-- What needs to be done --
The answer must reproduce the listing exactly, with every picture left out.

-----

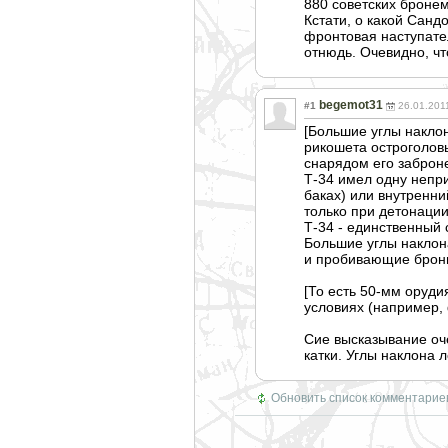
880 советских броне
Кстати, о какой Сан
фронтовая наступател
отнюдь. Очевидно, чт
begemot31
#1
26.01.201
[Большие углы накло
рикошета остроголов
снарядом его заброн
Т-34 имел одну непри
баках) или внутренни
только при детонаци
Т-34 - единственный 
Большие углы наклон
и пробивающие броню 
[То есть 50-мм оруди
условиях (например, 
Сие высказывание оче
катки. Углы наклона 
Обновить список комментарие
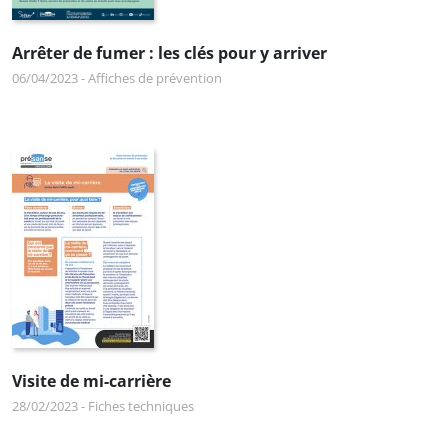
Arrêter de fumer : les clés pour y arriver
06/04/2023
-
Affiches de prévention
Visite de mi-carrière
28/02/2023
-
Fiches techniques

-----

-- Task output --
880 советских броне
Кстати, о какой Сан
фронтовая наступател
отнюдь. Очевидно, чт
begemot31
#1
26.01.201
[Большие углы накло
рикошета остроголов
снарядом его заброн
Т-34 имел одну непри
баках) или внутренни
только при детонаци
Т-34 - единственный 
Большие углы наклон
и пробивающие броню 
[То есть 50-мм оруди
условиях (например, 
Сие высказывание оче
катки. Углы наклона 
Обновить список комментарие
Arrêter de fumer : les clés pour y arriver
06/04/2023
-
Affiches de prévention
Visite de mi-carrière
28/02/2023
-
Fiches techniques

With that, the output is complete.